Democratized. The next level is democratization. As a platform company—one that has always built foundational technologies and tools upon which others can innovate—Microsoft’s approach is to put the tools for building AI in the hands of everyone. Democratizing AI means enabling every person and every organization to dream about and create amazing AI solutions that serve their specific needs. It’s analogous to the democratization that movable type and the printing press created. It’s estimated that in the 1450s there were only about thirty thousand books in Europe—each one handcrafted by someone working in a monastery. The Gutenberg Bible was the first book produced using movable type technology, and within fifty years the number of books grew to an estimated 12 million, unleashing a renaissance in learning, science, and the arts.
That’s the same trajectory we need for AI. To get there we have to be inclusive, democratic. And so our vision is to build tools that have true artificial intelligence infused across agents, applications, services, and infrastructure:
We’re harnessing artificial intelligence to fundamentally change how people interact with agents like Cortana, which will become more and more common in our lives.

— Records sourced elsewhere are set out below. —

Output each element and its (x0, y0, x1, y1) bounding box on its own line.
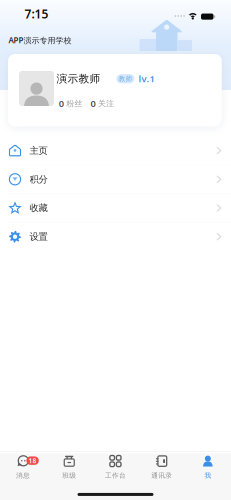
button[interactable]: 班级 (46, 452, 92, 485)
staticText: 教师 (118, 75, 132, 83)
staticText: 班级 (62, 471, 76, 480)
button[interactable]: 工作台 (92, 452, 139, 485)
staticText: 7:15 (24, 6, 48, 22)
staticText: 收藏 (30, 202, 48, 214)
button[interactable]: 设置 (0, 223, 231, 251)
staticText: 积分 (30, 174, 48, 185)
staticText: 0 (59, 97, 64, 110)
staticText: 主页 (30, 145, 48, 156)
staticText: APP演示专用学校 (9, 35, 72, 46)
button[interactable]: 我 (185, 452, 231, 485)
staticText: 消息 (16, 471, 30, 480)
button[interactable]: 收藏 (0, 194, 231, 223)
button[interactable]: 演示教师 (8, 54, 222, 126)
staticText: 我 (204, 471, 211, 480)
button[interactable]: 18 (0, 452, 46, 485)
staticText: 18 (29, 456, 37, 465)
button[interactable]: 通讯录 (139, 452, 185, 485)
staticText: 关注 (98, 99, 114, 108)
staticText: lv.1 (138, 73, 154, 85)
staticText: 通讯录 (151, 471, 172, 480)
button[interactable]: 主页 (0, 136, 231, 165)
staticText: 粉丝 (66, 99, 82, 108)
staticText: 工作台 (105, 471, 126, 480)
staticText: 0 (90, 97, 96, 110)
staticText: 演示教师 (56, 72, 100, 85)
staticText: 设置 (30, 231, 48, 242)
button[interactable]: 积分 (0, 165, 231, 194)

Applications like Office 365 and Dynamics 365 will have AI baked-in so that they can help us focus on things that matter the most and get more out of every moment.
We’ll make the underlying intelligence capabilities of our own services—the pattern recognition, perception, and cognitive capabilities—available to every application developer in the world.
And, lastly, we’re building the world’s most powerful AI supercomputer and making that infrastructure available to anyone.
A range of industries are using these AI tools. McDonald’s is creating an AI system that can help its workers take your order in the drive-through line, making ordering food simpler, more efficient, and more accurate. Uber is using our cognitive services tools to prevent fraud and improve passenger safety by matching the driver’s
photograph to ensure the right driver is at the wheel. And Volvo is using our AI tools to help recognize when drivers are distracted to warn them and prevent accidents.
If you’re a business owner or manager, imagine if you had an AI system that could literally see your entire operation, understand what’s happening, and notify you about the things you care most about. Prism Skylabs has innovated on top of our cognitive services so that computers monitor video surveillance cameras and analyze what’s happening. If you have a construction company, the system will notify you when it sees the cement truck arrive at one of your work sites. For retailers, it can keep track of inventory or help you find a manager in one of your stores. One day, in a hospital setting, it might watch the surgeon and supporting staff to warn the team, before it’s too late, if it sees a medical error.
Learn to Learn. Ultimately, the state of the art is when computers learn to learn—when computers generate their own programs. Like humans, computers will go beyond mimicking what people do and will invent new, better solutions to problems. Deep neural networks and transfer learning are leading to breakthroughs today, but AI is like a ladder and we are just on the first step of that ladder. At the top of the ladder is artificial general intelligence and complete machine understanding of human language. It’s when a computer exhibits intelligence that is equal to or indistinguishable from a human.